As cyclists zip past on their morning commute, Kaley Roosen is left at the curb.
“I’m really frustrated,” she said.
She alerted the city in early September that the new bike lane made her journey dangerous.
The city built the bike lane between the sidewalk and where Wheel-Trans stops.
Prior to the bike lane being built, a Wheel-Trans bus could pull up to the sidewalk and lower its ramp across the curb.
Now that’s impossible.
Roosen said the city ignored her appeals for action.
Just over two weeks ago staff told Global News that they would slope the curb with what is known as a “curb cut.”
“We expect it will be installed within two weeks,” said Jacquelyn Hayward Gulati, Manager of Cycling Infrastructure and Programs for the City of Toronto.
It has not been done.
WATCH: Wheel-Trans passengers say they’ve been left at the curb due to new bike lane
“I haven’t heard anything from the city. I haven’t heard a response from my initial two complaints, haven’t seen any work done,” said Roosen.
Global News followed up with two city councillors.
Joe Cressy, Councillor for Ward 20 said staff assured him that it will be fixed “imminently.”
“I hope as soon as today, imminently is what I was told by city staff,” he responded when asked what he expected staff meant by “imminently.”
Cressy was also asked why, if staff knew about the problem in early September, it still hasn’t been fixed in mid-November.

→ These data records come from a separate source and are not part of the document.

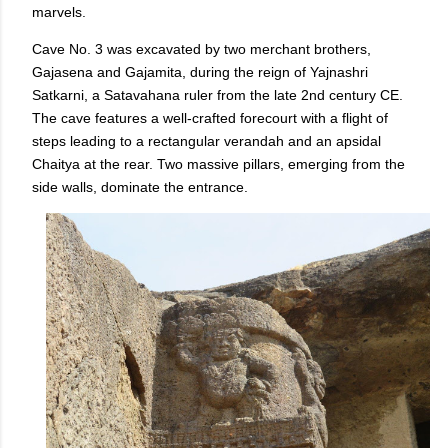
marvels.
Cave No. 3 was excavated by two merchant brothers,
Gajasena and Gajamita, during the reign of Yajnashri
Satkarni, a Satavahana ruler from the late 2nd century CE.
The cave features a well-crafted forecourt with a flight of
steps leading to a rectangular verandah and an apsidal
Chaitya at the rear. Two massive pillars, emerging from the
side walls, dominate the entrance.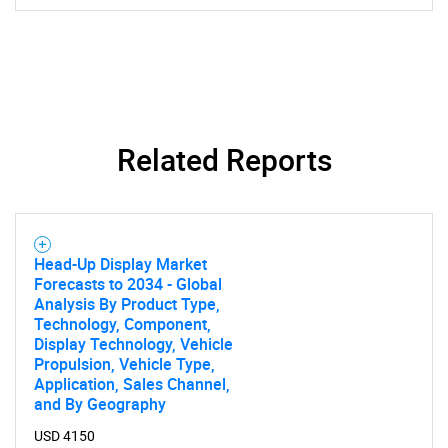
Related Reports
Head-Up Display Market
Forecasts to 2034 - Global
Analysis By Product Type,
SEARCH
Technology, Component,
What are you looking
Display Technology, Vehicle
Propulsion, Vehicle Type,
Application, Sales Channel,
for?
and By Geography
USD 4150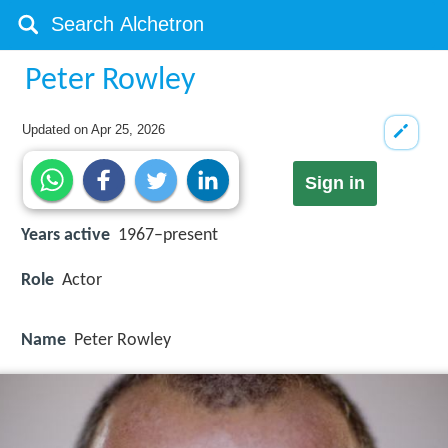
Peter Rowley
Updated on
Apr 25, 2026
Sign in
Years active
1967–present
Role
Actor
Name
Peter Rowley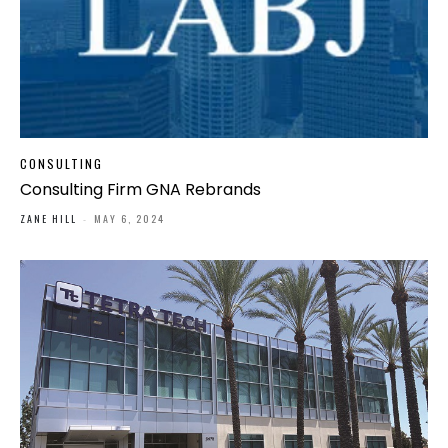
CONSULTING
Consulting Firm GNA Rebrands
ZANE HILL
-
MAY 6, 2024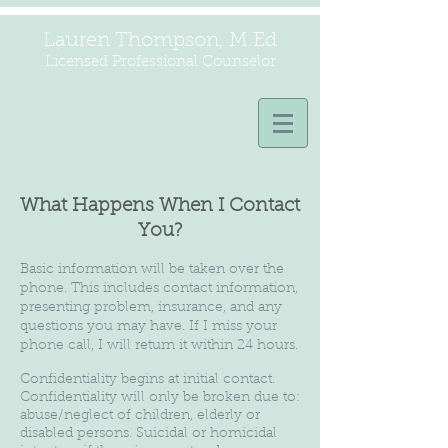
Lauren Thompson, M.Ed
Licensed Professional Counselor
What Happens When I Contact
You?
Basic information will be taken over the
phone. This includes contact information,
presenting problem, insurance, and any
questions you may have. If I miss your
phone call, I will return it within 24 hours.
Confidentiality begins at initial contact.
Confidentiality will only be broken due to:
abuse/neglect of children, elderly or
disabled persons. Suicidal or homicidal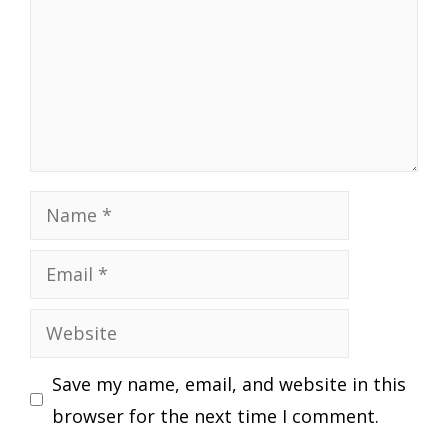
Name
Email
Website
Save my name, email, and website in this
browser for the next time I comment.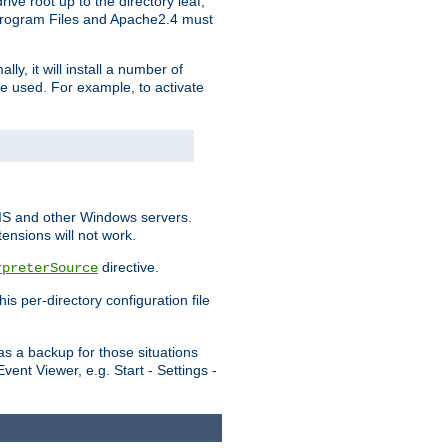
ve root up to the directory leaf,
, Program Files and Apache2.4 must
y, it will install a number of
e used. For example, to activate
IIS and other Windows servers.
ensions will not work.
directive.
rpreterSource
s per-directory configuration file
s a backup for those situations
ent Viewer, e.g. Start - Settings -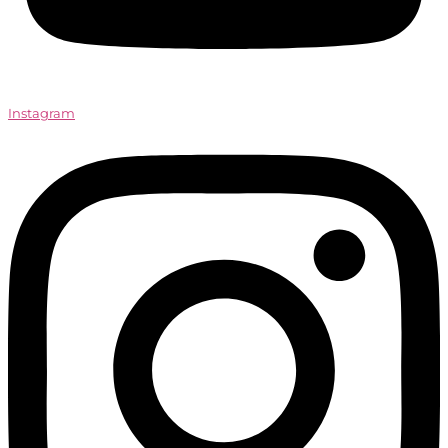
Instagram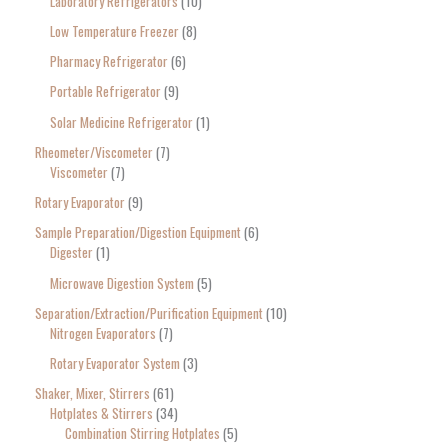
Laboratory Refrigerators
10
Low Temperature Freezer
8
Pharmacy Refrigerator
6
Portable Refrigerator
9
Solar Medicine Refrigerator
1
Rheometer/Viscometer
7
Viscometer
7
Rotary Evaporator
9
Sample Preparation/Digestion Equipment
6
Digester
1
Microwave Digestion System
5
Separation/Extraction/Purification Equipment
10
Nitrogen Evaporators
7
Rotary Evaporator System
3
Shaker, Mixer, Stirrers
61
Hotplates & Stirrers
34
Combination Stirring Hotplates
5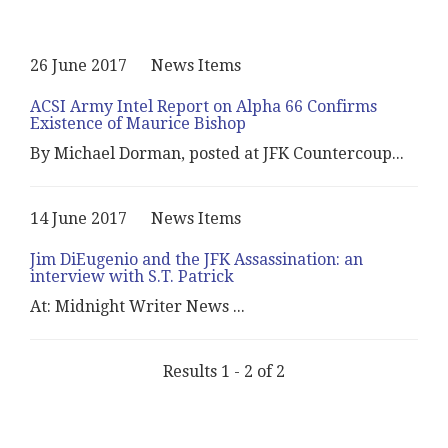
26 June 2017
News Items
ACSI Army Intel Report on Alpha 66 Confirms
Existence of Maurice Bishop
By Michael Dorman, posted at JFK Countercoup
...
14 June 2017
News Items
Jim DiEugenio and the JFK Assassination: an
interview with S.T. Patrick
At: Midnight Writer News
...
Results 1 - 2 of 2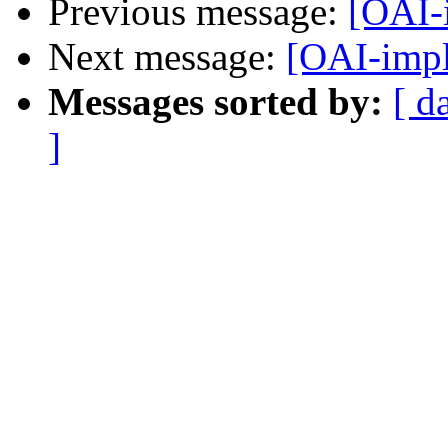
Previous message:
[OAI-
Next message:
[OAI-impl
Messages sorted by:
[ d
]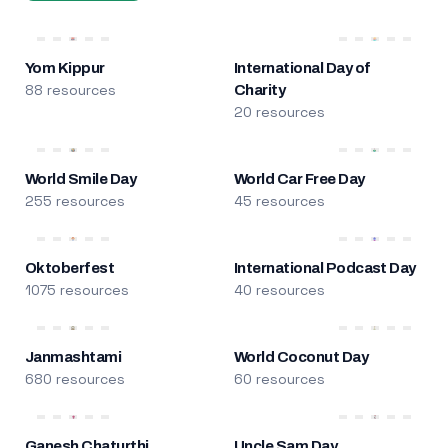
Yom Kippur
International Day of
88 resources
Charity
20 resources
World Smile Day
World Car Free Day
255 resources
45 resources
Oktoberfest
International Podcast Day
1075 resources
40 resources
Janmashtami
World Coconut Day
680 resources
60 resources
Ganesh Chaturthi
Uncle Sam Day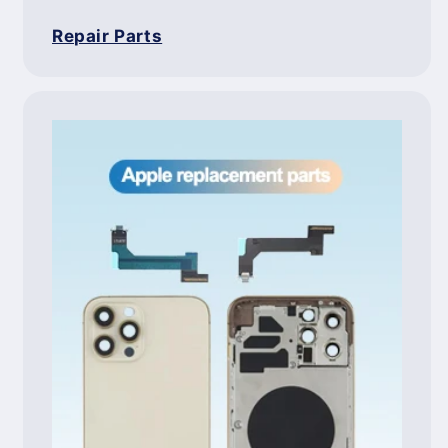
Repair Parts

“This is a design that has been done as a pilot, so that you can make changes,” he said. “Had we gone in and done a permanent installation with significant capital repairs it would take years to fix.”
There are still questions as to how access for people with disabilities was overlooked in the first place.
The building fronting the area is an accessible Toronto Community Housing building, with almost a dozen assisted living apartments.
“It sadly is not very surprising,” said Lubna Alsan, with Spinal Cord Injury Ontario.
She said all too often people with disabilities are left out of the planning process.
She added that including them during the process, instead of after, is common sense.
“This is the question I want to ask the city, ‘Why are we not at the planning table? Please?,'” she said.
The city claims Wheel-Trans was consulted. But the TTC, which runs Wheel-Trans, said while meetings were scheduled — they did not happen.
“I don’t see any evidence that accessibility was considered,” noted Roosen.
After speaking to Global News two weeks ago, city staff now refuse to do an on-camera interview.
Initially, they sent a brief statement saying they would have the curb cut done “as soon as possible.”
Later, they followed up with a more detailed reply.
“We anticipated that the work would be done by mid-November. Unfortunately, this is not the case as we are still waiting for underground utility locates to be completed so that we are able to safely dig in the area to cut the curb to create the ramp,” Hayward Gulati said in a statement.
“We apologize for the delay in completing this work. In light of the fact that this work took longer than originally anticipated, our staff will provide a temporary asphalt ramp at this location until such time as the permanent curb cut can be installed.”
The city said the temporary ramp would be installed within 24 hours.